Deux lettres accolées au nom du modèle, et pas mal d’acheteurs se posent la même question. La Husqvarna 450 e-series partage moteur, cylindrée et puissance avec la 450 classique, sans un gramme d’écart. Une seule pièce les distingue, et elle se manipule à la main. L’avis vise la seule question qui vaille : ce petit plus pèse-t-il sur votre journée ?
On aime
- Tendeur à molette, plus de clé égarée
- Retension en dix secondes, gants aux mains
- Bouchons de réservoir relevables
- Le bloc 50 cm³ de la 450, inchangé
- Starter à retour automatique
On aime moins
- Aucun gain de puissance ni de poids
- Ce petit plus reste discutable
- Mécanisme plus sensible à la sciure
Pour vous si
vous retendez souvent, vous rodez des chaînes neuves, et perdre la clé combinée vous exaspère.Pas pour vous si
la clé combinée ne vous a jamais dérangé : la 450 standard fait exactement le même travail.Le tendeur sans outil, seule vraie différence de la Husqvarna 450 e-series
Autant l’annoncer tout de suite pour ne pas tourner autour du pot. La mention e-series ne désigne ni une motorisation, ni une génération, ni une finition haut de gamme. Elle désigne un mécanisme de tension de chaîne actionné à la main, sans clé combinée.
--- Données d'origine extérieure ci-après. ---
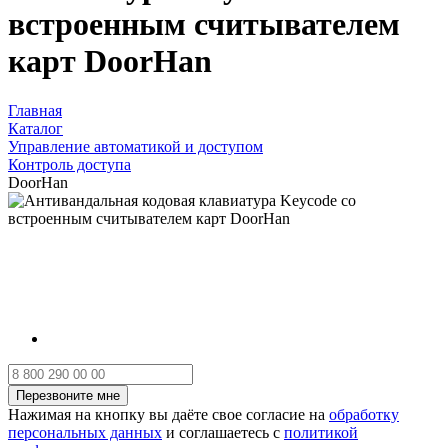
встроенным считывателем
карт DoorHan
Главная
Каталог
Управление автоматикой и доступом
Контроль доступа
DoorHan
Нажимая на кнопку вы даёте свое согласие на
обработку
персональных данных
и соглашаетесь с
политикой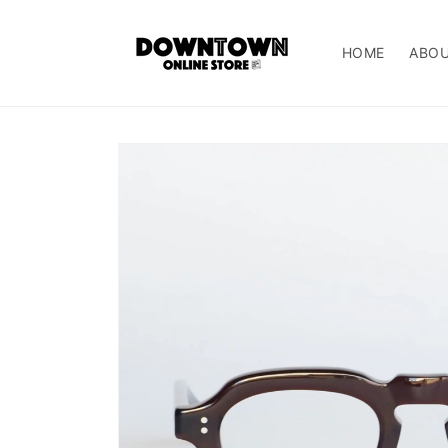
コンテ
ンツに
進む
HOME
ABO
商品情
報にス
キップ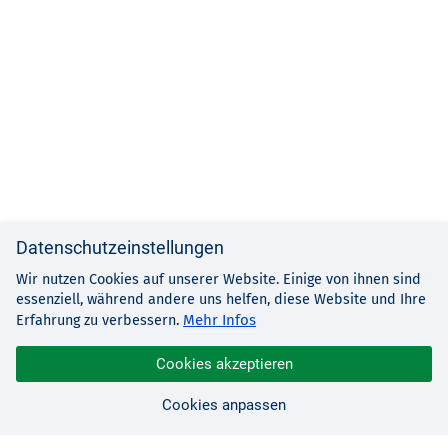
Datenschutzeinstellungen
Wir nutzen Cookies auf unserer Website. Einige von ihnen sind
essenziell, während andere uns helfen, diese Website und Ihre
Mehr Infos
Erfahrung zu verbessern.
Cookies akzeptieren
Cookies anpassen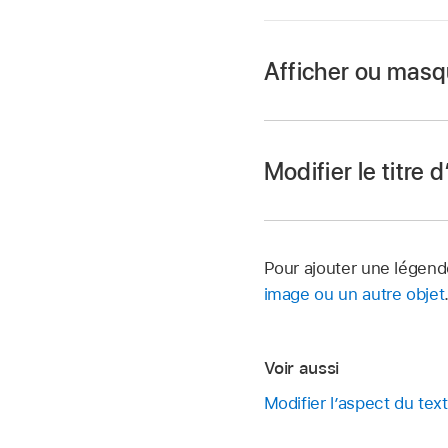
Afficher ou masqu
Accédez à l’app Pa
Ouvrez un document a
Modifier le titre 
en maintenant la t
« Masquer le titre d
Accédez à l’app Pa
Ouvrez un document a
Pour ajouter une légend
en un nouveau.
image ou un autre objet
Pour encadrer le titr
sur l’onglet Tableau
puis cochez la case 
Voir aussi
Modifier l’aspect du te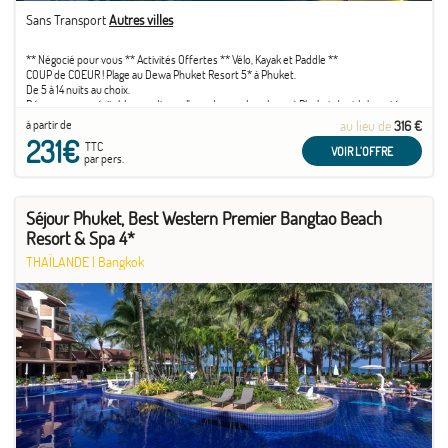
Sans Transport
Autres villes
** Négocié pour vous ** Activités Offertes ** Vélo, Kayak et Paddle **
COUP de COEUR ! Plage au Dewa Phuket Resort 5* à Phuket.
De 5 à 14 nuits au choix.
Découvrez un véritable paradis sur l’une des seules plages à Phuket dont la beauté
naturelle est encore préservée, bordée par les eaux cristallines de la mer d’Andaman.
à partir de
au lieu de
316 €
Rendez-vous au Dewa Phuket Resort pour des vacances relaxantes et inoubliables !
231€
TTC
VOIR L'OFFRE
par pers.
Séjour Phuket, Best Western Premier Bangtao Beach
Resort & Spa 4*
THAÏLANDE
|
Bangkok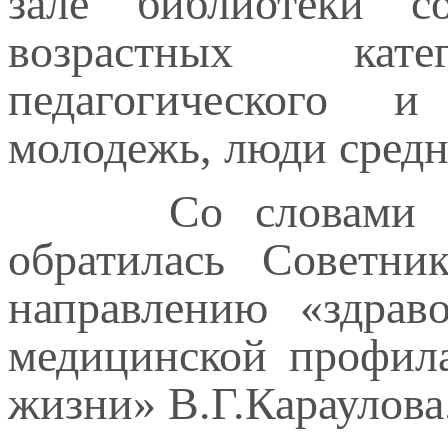
зале библиотеки 
возрастных кате
педагогического и 
молодежь, люди средн
Со словами приве
обратилась Советни
направлению «здрав
медицинской профила
жизни» В.Г.Караулов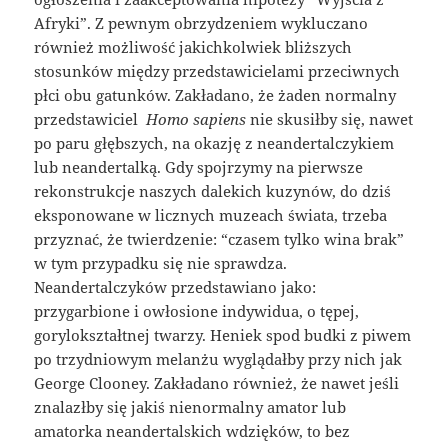
Afryki”. Z pewnym obrzydzeniem wykluczano
również możliwość jakichkolwiek bliższych
stosunków między przedstawicielami przeciwnych
płci obu gatunków. Zakładano, że żaden normalny
przedstawiciel ​
Homo sapiens
nie skusiłby się, nawet
po paru głębszych, na okazję z neandertalczykiem
lub neandertalką. Gdy spojrzymy na pierwsze
rekonstrukcje naszych dalekich kuzynów, do dziś
eksponowane w licznych muzeach świata, trzeba
przyznać, że twierdzenie: “czasem tylko wina brak”
w tym przypadku się nie sprawdza.
Neandertalczyków przedstawiano jako:
przygarbione i owłosione indywidua, o tępej,
gorylokształtnej twarzy. Heniek spod budki z piwem
po trzydniowym melanżu wyglądałby przy nich jak
George Clooney. Zakładano również, że nawet jeśli
znalazłby się jakiś nienormalny amator lub
amatorka neandertalskich wdzięków, to bez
Le principe est tout simple. Une molette solidaire du carter latéral remplace la vis classique. Vous desserrez, vous tendez, vous resserrez, le tout en quelques secondes. La clé reste au fond de la caisse à outils, là où elle a le don de disparaître.
Tout le reste est rigoureusement identique à la version standard : 50,2 cm³, 2,4 kW, 5,1 kg à sec, guide de 45 cm. Le détail complet de cette mécanique, on le décortique dans notre analyse de la Husqvarna 450, dont cette page est la variante.

Ce que la molette change réellement sur un chantier
Le vrai bénéfice se révèle sur une chaîne neuve. Les premières heures, elle s’allonge et réclame deux ou trois retensions. Avec une clé, ça veut dire poser la machine, fouiller la poche, régler, ranger. À la molette, l’affaire dure dix secondes, gants aux mains.
Le second cas est encore plus banal : la clé perdue. Tout habitué a déjà cherché la sienne dans les copeaux, à genoux, en pestant. Ce scénario-là disparaît d’un coup, et à lui seul il convainc pas mal de monde.
Une réserve mérite d’être posée franchement. Un mécanisme à molette compte plus de pièces mobiles qu’une simple vis, et la sciure fine finit par s’y glisser. Un nettoyage régulier du carter latéral l’empêche de durcir au bout de quelques saisons.
La facilité du geste ne dispense pas de le faire bien. Une molette pousse à tendre trop fort, par confort, et une chaîne trop tendue mange le guide et le pignon bien plus vite qu’une chaîne un peu lâche. Trois repères suffisent à viser juste.
- La chaîne se soulève de deux ou trois millimètres au milieu du guide, pas plus.
- Elle reste manoeuvrable à la main, gantée, sans forcer sur le tour du guide.
- Le réglage se fait moteur froid : une chaîne chaude est dilatée et fausse le repère.
450 ou 450 e-series : le confort du tendeur vaut-il le détour ?
La réponse dépend entièrement de votre façon de bosser. Trois profils se dégagent, et ils tranchent la question sans hésiter.
- Vous montez souvent des chaînes neuves : la molette se rend utile dès la première saison.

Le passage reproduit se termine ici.